[Opening DATA TO PROCESS section]
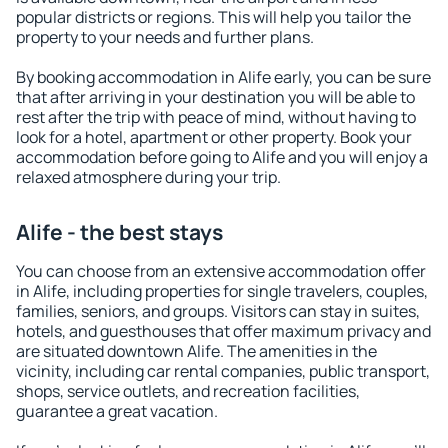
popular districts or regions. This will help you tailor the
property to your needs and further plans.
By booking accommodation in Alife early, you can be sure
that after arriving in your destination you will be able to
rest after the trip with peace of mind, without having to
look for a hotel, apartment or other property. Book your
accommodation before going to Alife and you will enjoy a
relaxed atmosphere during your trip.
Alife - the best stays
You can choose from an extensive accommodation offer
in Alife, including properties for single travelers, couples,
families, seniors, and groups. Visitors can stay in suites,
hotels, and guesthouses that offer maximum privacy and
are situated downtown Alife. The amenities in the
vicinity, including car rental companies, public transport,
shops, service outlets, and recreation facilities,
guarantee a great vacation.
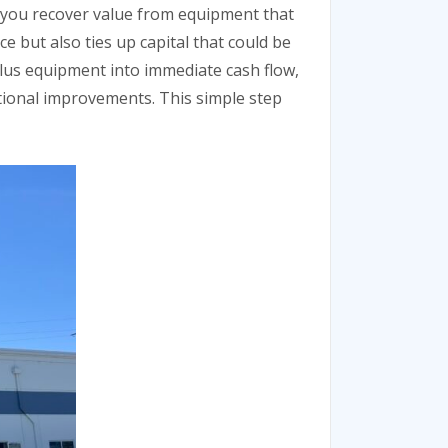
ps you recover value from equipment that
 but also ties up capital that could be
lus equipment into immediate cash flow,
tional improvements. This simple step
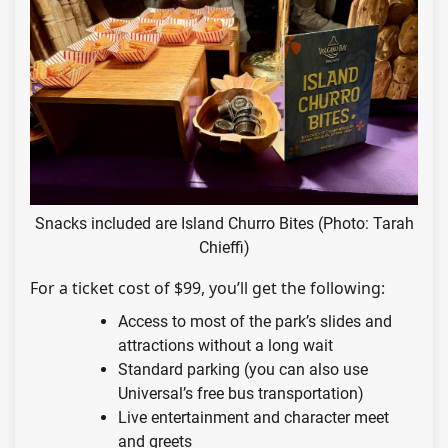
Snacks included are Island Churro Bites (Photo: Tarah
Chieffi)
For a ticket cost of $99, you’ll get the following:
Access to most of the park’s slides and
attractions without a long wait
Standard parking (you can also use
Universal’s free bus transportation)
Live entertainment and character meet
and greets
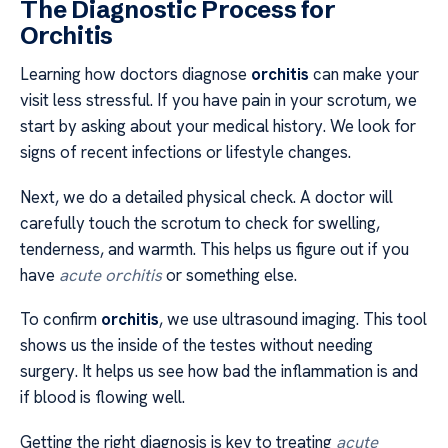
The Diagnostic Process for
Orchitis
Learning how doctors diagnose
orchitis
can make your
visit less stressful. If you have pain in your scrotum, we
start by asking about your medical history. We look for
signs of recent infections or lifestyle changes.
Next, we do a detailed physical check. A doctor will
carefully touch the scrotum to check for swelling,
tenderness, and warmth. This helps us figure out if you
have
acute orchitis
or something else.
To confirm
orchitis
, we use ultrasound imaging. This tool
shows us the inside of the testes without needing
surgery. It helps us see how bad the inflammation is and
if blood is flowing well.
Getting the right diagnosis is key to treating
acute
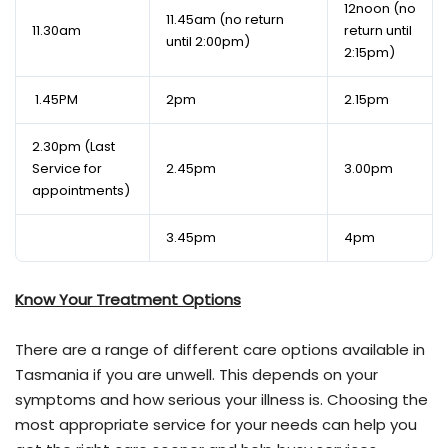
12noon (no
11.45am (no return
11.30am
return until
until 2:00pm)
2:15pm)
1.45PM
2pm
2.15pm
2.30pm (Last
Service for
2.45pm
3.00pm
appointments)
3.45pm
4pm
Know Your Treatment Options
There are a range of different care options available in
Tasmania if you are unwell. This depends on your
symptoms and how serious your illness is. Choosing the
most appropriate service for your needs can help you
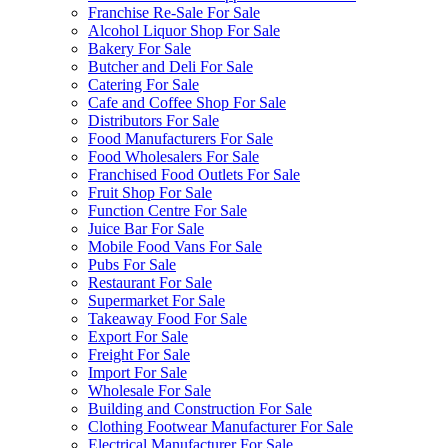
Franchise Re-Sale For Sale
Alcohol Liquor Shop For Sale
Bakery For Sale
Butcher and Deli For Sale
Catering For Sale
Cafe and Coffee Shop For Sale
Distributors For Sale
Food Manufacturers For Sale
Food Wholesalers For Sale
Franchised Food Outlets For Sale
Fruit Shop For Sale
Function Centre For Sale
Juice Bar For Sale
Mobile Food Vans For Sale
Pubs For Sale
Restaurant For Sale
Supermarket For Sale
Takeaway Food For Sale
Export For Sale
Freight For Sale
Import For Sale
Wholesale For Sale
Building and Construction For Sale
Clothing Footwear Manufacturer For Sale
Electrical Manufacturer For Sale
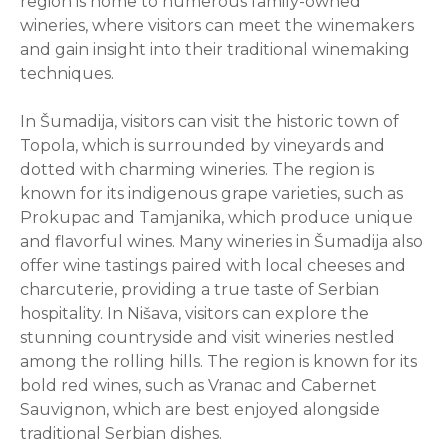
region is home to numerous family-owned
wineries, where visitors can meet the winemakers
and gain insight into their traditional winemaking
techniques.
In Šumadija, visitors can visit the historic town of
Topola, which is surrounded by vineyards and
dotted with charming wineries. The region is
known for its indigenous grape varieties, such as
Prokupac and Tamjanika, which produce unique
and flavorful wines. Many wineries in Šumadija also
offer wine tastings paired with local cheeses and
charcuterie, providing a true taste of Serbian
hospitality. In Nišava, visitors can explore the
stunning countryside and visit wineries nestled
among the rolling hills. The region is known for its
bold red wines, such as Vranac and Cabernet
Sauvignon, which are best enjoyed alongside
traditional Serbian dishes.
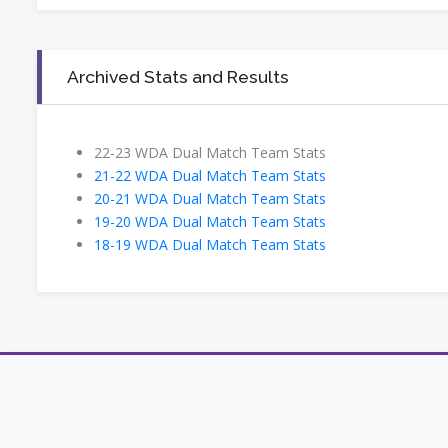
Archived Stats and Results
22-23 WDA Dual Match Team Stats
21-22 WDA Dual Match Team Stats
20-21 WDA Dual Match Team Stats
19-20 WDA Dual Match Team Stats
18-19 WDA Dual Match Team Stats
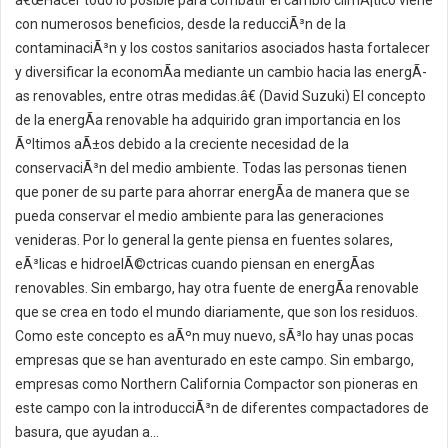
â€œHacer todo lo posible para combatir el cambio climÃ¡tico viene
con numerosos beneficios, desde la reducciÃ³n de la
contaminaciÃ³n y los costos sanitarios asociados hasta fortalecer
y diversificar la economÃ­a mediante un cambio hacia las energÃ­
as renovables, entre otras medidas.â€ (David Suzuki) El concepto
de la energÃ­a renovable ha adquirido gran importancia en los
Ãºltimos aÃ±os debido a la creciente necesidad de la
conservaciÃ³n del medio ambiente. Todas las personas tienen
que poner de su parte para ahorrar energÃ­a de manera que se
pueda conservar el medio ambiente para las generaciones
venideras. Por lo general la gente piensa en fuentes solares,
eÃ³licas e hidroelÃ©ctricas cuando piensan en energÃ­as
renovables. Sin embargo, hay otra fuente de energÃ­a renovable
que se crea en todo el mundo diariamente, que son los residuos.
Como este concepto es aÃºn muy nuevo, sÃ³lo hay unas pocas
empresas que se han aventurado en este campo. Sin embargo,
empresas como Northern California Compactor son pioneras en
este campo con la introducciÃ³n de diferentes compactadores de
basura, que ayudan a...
[Closing DATA TO PROCESS section]
[Opening DATA TO PROCESS section]
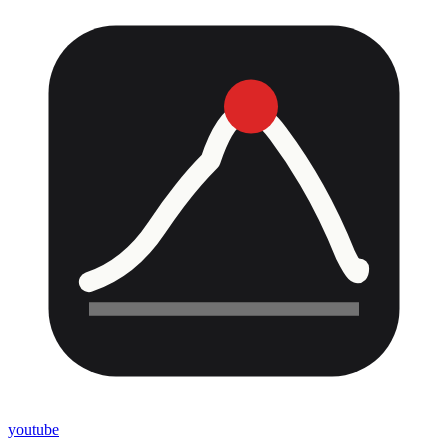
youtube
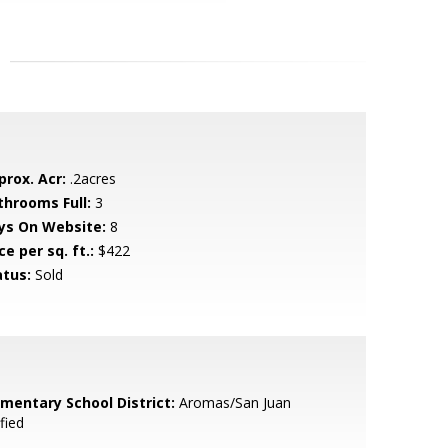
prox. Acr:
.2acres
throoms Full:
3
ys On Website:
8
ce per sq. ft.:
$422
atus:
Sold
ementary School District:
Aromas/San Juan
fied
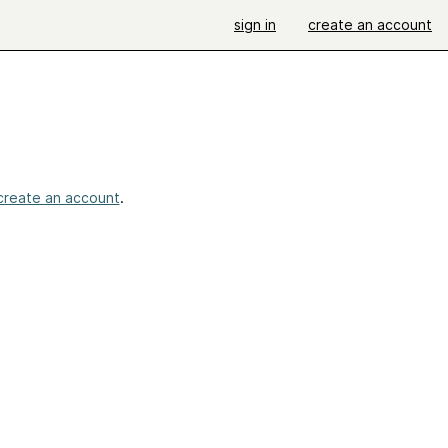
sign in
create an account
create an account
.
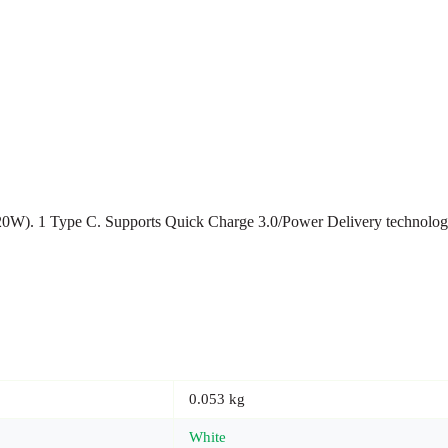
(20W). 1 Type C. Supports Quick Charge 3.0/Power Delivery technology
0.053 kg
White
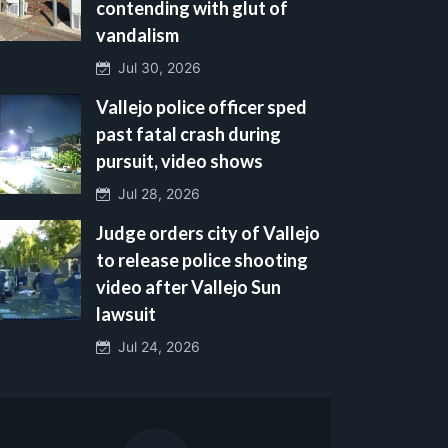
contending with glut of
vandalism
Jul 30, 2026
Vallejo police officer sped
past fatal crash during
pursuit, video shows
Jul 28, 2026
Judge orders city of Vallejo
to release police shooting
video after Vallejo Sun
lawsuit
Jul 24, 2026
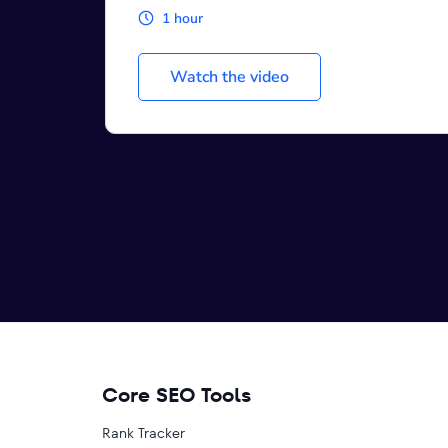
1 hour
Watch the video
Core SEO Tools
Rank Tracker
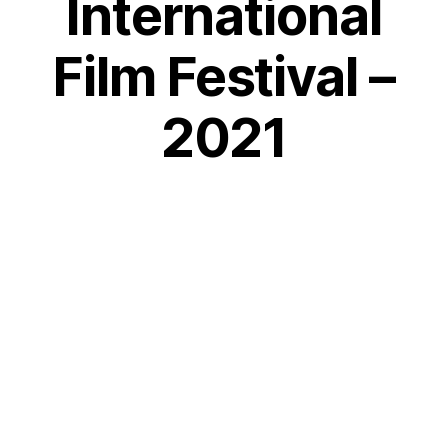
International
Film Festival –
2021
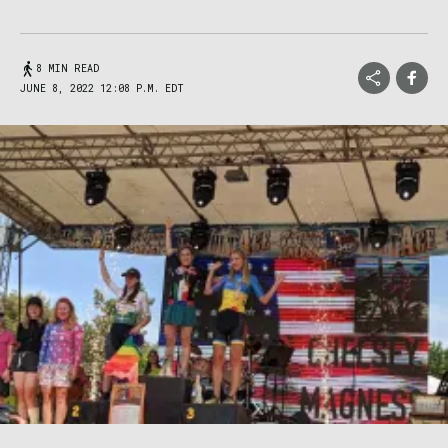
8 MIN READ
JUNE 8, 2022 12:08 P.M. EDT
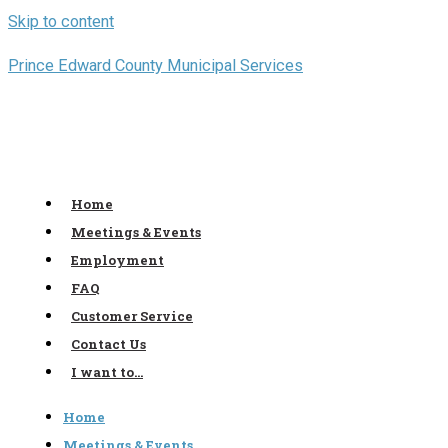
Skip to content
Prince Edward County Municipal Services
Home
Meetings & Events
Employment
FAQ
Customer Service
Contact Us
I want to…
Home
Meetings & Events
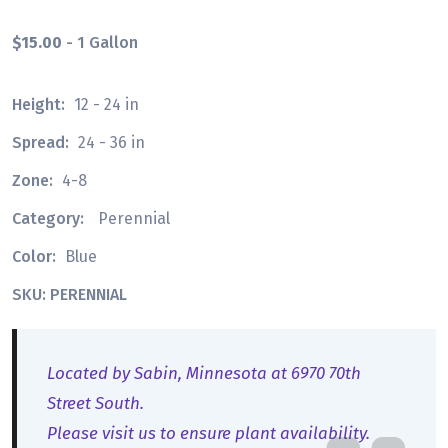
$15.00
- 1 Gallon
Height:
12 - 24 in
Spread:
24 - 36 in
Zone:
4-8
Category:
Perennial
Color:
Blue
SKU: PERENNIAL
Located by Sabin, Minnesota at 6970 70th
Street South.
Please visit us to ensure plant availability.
[Closing DATA TO PROCESS section]
[Opening DATA TO PROCESS section]
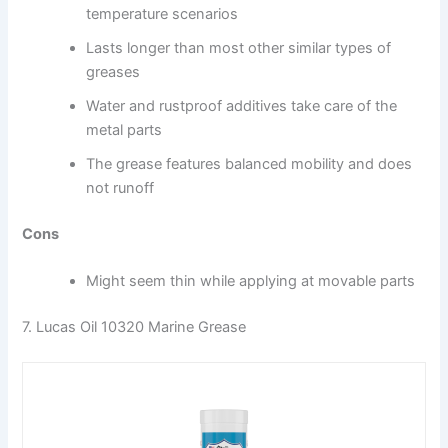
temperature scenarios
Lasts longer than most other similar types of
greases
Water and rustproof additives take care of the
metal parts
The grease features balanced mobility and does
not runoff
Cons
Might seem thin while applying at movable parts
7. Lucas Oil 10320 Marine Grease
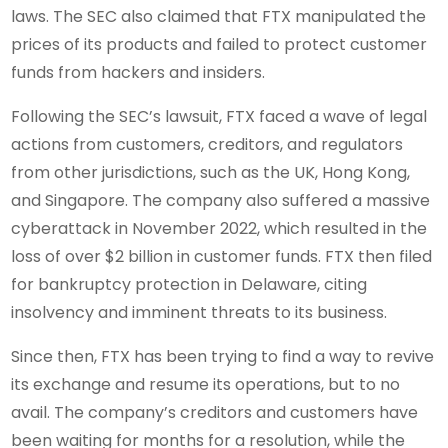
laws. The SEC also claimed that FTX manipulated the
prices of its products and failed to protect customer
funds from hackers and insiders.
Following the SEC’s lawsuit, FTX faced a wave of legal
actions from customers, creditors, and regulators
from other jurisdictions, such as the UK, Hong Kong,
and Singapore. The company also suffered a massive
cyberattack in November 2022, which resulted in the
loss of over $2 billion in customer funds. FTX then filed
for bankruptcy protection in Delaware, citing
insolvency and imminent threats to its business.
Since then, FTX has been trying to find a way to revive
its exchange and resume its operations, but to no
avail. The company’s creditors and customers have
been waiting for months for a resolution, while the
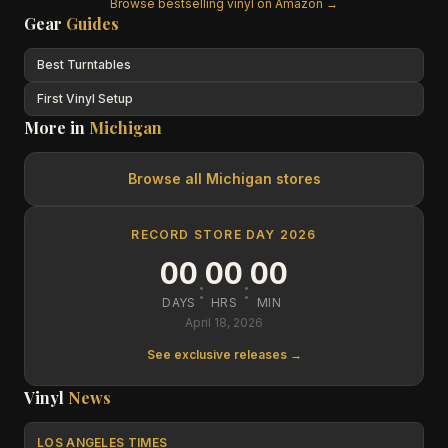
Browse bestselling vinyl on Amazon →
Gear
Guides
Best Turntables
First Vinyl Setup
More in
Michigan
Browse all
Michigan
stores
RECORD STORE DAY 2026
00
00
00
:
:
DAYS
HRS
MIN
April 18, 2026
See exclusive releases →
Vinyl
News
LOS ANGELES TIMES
[Closing DATA TO PROCESS section]
◆ EXERCISE INSTRUCTIONS ◆
Say, as a single number and nothing more, how many lines of the entries contain the word "that".

◆ FINISHED EXERCISE ◆
5